**** TASK INPUT
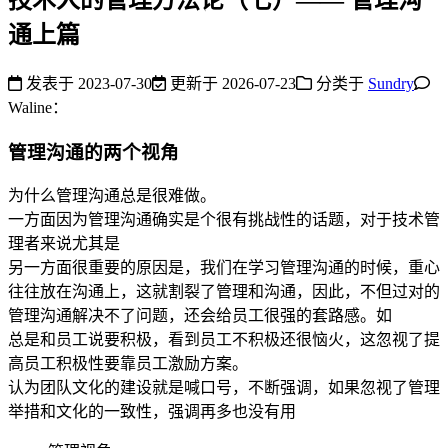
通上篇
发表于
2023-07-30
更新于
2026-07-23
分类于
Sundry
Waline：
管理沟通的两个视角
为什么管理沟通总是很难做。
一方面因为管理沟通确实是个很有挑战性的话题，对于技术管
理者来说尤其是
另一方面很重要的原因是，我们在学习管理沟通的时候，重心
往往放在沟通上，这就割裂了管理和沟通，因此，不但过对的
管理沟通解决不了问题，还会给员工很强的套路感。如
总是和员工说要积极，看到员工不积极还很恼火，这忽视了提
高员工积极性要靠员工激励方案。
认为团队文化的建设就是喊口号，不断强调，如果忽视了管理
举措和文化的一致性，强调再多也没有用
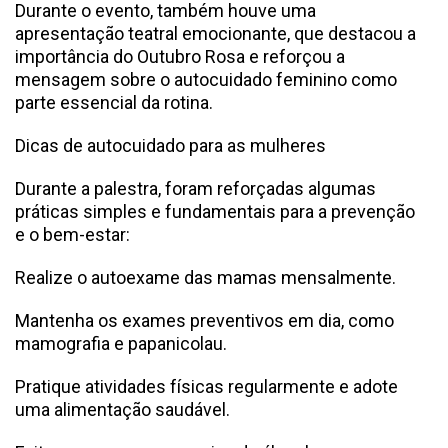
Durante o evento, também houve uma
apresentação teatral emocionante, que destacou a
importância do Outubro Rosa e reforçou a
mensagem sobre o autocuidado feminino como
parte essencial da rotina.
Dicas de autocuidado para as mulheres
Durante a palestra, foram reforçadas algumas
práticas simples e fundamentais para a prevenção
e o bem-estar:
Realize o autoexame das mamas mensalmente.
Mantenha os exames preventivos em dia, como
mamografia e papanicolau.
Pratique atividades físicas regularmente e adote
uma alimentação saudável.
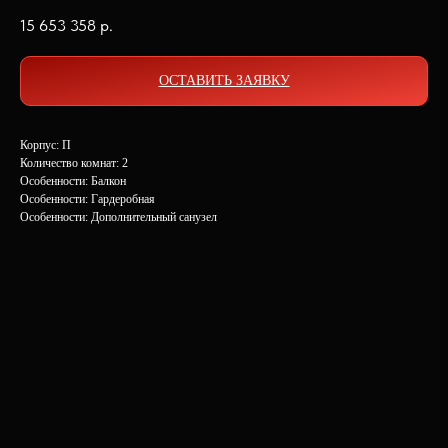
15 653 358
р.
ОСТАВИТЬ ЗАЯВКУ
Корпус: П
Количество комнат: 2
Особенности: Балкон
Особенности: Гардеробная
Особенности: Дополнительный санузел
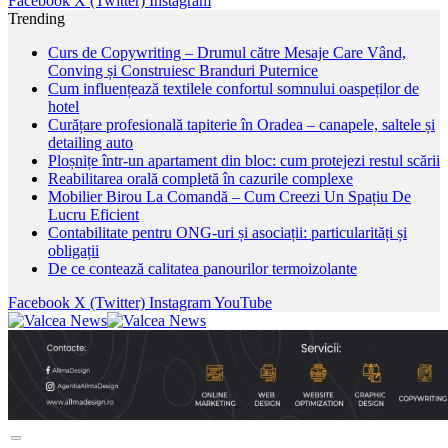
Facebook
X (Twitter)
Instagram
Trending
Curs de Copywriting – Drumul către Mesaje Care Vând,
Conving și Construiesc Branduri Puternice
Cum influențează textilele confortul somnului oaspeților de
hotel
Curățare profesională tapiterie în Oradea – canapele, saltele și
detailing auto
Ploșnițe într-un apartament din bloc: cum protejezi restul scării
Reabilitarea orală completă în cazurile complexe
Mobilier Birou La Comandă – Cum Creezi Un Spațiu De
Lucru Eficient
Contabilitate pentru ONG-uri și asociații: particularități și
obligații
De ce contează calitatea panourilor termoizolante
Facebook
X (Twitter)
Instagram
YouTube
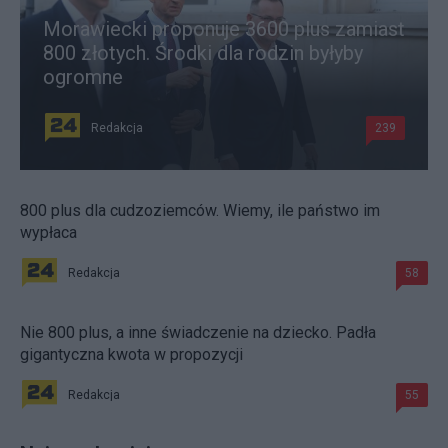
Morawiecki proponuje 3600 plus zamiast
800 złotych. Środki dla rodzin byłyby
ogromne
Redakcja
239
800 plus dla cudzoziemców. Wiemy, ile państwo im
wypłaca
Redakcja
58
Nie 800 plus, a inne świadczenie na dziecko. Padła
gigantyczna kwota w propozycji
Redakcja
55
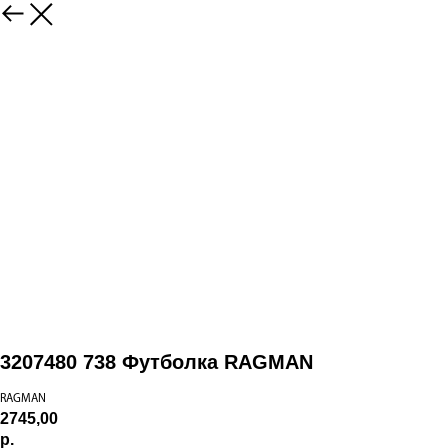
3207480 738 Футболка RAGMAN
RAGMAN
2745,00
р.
********
**** TASK INPUT
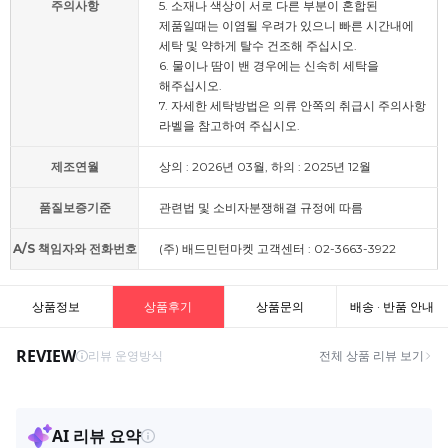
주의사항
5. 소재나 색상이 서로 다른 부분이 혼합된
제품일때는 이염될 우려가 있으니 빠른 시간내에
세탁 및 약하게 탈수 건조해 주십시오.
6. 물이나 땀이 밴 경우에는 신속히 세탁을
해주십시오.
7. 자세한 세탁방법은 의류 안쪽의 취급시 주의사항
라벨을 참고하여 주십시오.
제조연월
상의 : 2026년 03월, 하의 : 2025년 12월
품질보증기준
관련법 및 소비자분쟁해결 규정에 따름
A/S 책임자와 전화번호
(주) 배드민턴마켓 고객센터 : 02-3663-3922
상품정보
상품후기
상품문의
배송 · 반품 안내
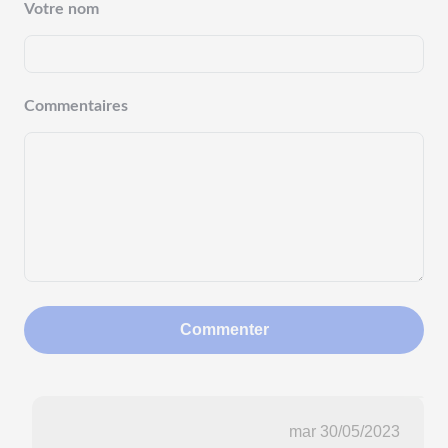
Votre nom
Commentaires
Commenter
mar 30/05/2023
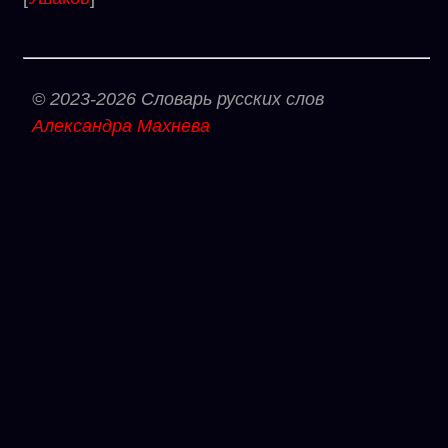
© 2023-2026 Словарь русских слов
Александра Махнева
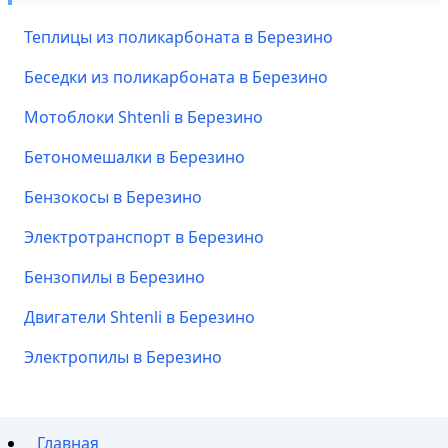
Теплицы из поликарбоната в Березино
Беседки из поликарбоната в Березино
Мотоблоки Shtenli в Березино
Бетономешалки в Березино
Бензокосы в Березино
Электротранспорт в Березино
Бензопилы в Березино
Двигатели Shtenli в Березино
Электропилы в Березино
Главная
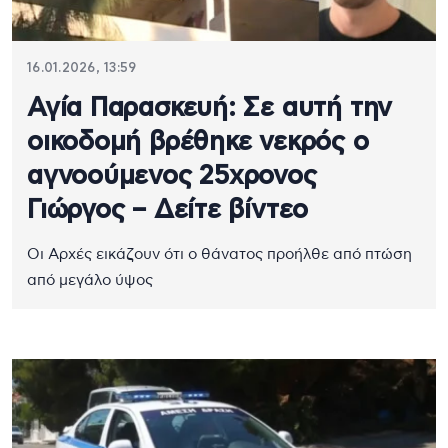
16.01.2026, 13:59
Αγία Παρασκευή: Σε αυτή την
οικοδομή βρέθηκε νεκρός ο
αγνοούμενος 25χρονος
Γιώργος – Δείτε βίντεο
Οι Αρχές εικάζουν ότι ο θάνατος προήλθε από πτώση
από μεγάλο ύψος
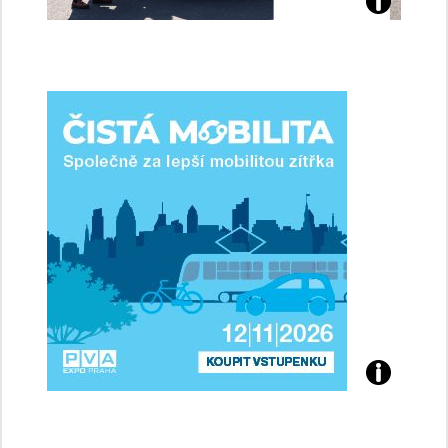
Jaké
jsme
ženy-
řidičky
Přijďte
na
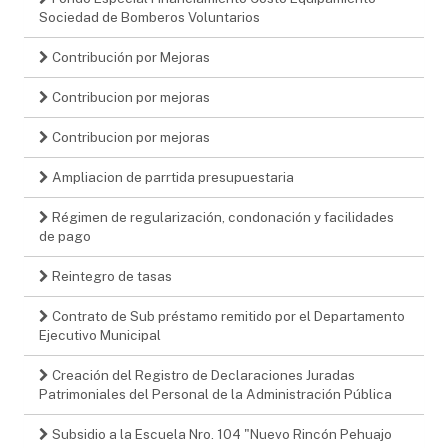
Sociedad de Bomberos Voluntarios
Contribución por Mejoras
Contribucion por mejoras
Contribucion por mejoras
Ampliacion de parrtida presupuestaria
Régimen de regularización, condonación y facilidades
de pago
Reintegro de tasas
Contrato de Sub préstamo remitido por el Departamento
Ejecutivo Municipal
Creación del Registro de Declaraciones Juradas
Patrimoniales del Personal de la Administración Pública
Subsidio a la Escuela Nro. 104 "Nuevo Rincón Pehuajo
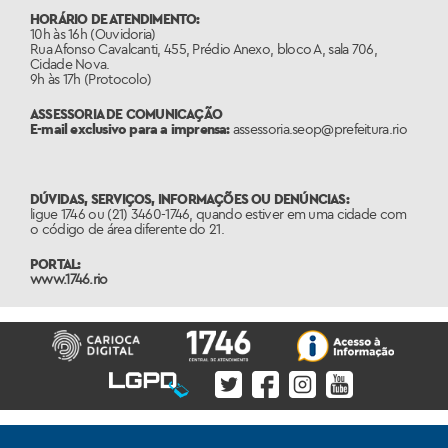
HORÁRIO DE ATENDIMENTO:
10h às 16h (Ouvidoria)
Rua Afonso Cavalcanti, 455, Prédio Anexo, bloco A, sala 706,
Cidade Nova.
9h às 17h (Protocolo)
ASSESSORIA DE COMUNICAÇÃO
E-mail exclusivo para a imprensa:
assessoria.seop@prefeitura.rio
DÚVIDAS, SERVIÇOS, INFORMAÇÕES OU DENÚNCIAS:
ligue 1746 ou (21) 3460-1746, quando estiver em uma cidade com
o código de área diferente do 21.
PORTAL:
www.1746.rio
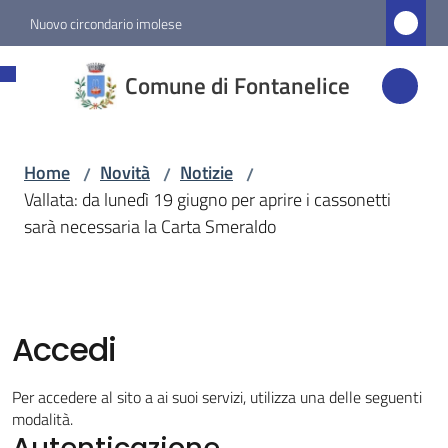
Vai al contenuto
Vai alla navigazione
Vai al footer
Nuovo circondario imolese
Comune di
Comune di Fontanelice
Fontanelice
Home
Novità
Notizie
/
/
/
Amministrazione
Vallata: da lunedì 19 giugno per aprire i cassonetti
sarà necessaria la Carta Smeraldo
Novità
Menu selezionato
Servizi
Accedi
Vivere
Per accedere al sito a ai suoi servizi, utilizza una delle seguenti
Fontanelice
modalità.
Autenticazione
********
**** TASK INPUT
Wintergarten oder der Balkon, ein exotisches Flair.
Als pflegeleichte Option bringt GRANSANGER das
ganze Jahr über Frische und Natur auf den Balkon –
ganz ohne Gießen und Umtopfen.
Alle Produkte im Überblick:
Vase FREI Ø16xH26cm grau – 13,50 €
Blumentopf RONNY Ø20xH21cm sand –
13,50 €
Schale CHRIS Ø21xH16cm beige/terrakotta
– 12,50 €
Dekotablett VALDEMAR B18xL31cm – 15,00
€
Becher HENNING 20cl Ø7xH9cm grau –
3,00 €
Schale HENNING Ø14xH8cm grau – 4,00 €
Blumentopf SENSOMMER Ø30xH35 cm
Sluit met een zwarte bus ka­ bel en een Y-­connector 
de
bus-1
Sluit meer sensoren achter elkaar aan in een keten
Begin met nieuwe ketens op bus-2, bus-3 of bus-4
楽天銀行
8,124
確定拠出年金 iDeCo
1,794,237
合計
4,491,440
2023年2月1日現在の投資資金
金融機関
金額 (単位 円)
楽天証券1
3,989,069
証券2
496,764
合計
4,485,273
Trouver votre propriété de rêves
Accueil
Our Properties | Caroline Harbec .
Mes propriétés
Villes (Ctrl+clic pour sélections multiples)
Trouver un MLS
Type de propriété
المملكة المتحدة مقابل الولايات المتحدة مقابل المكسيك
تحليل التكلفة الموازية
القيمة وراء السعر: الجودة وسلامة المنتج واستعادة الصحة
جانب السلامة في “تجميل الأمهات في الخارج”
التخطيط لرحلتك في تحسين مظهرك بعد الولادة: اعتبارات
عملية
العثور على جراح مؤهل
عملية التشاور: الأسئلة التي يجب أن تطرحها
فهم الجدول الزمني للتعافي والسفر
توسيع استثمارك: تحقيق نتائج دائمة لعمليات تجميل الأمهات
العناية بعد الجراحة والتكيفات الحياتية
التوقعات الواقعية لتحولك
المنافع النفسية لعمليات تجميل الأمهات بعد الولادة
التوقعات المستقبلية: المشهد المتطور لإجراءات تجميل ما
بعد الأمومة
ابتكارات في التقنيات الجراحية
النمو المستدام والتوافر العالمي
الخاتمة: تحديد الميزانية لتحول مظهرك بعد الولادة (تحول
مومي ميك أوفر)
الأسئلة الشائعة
********
BRIEF = What you give back must be the stretch above, starting at the line with "Schale CHRIS Ø21xH16cm beige/terrakotta" and ending at the line with "المملكة المتحدة مقابل", copied exactly.

RESULT OF THE EXERCISE =
Schale CHRIS Ø21xH16cm beige/terrakotta
– 12,50 €
Dekotablett VALDEMAR B18xL31cm – 15,00
€
Becher HENNING 20cl Ø7xH9cm grau –
3,00 €
Schale HENNING Ø14xH8cm grau – 4,00 €
Blumentopf SENSOMMER Ø30xH35 cm
Sluit met een zwarte bus ka­ bel en een Y-­connector 
de
bus-1
Sluit meer sensoren achter elkaar aan in een keten
Begin met nieuwe ketens op bus-2, bus-3 of bus-4
楽天銀行
8,124
確定拠出年金 iDeCo
1,794,237
合計
4,491,440
2023年2月1日現在の投資資金
金融機関
金額 (単位 円)
楽天証券1
3,989,069
証券2
496,764
合計
4,485,273
Trouver votre propriété de rêves
Accueil
Our Properties | Caroline Harbec .
Mes propriétés
Villes (Ctrl+clic pour sélections multiples)
Trouver un MLS
Type de propriété
المملكة المتحدة مقابل الولايات المتحدة مقابل المكسيك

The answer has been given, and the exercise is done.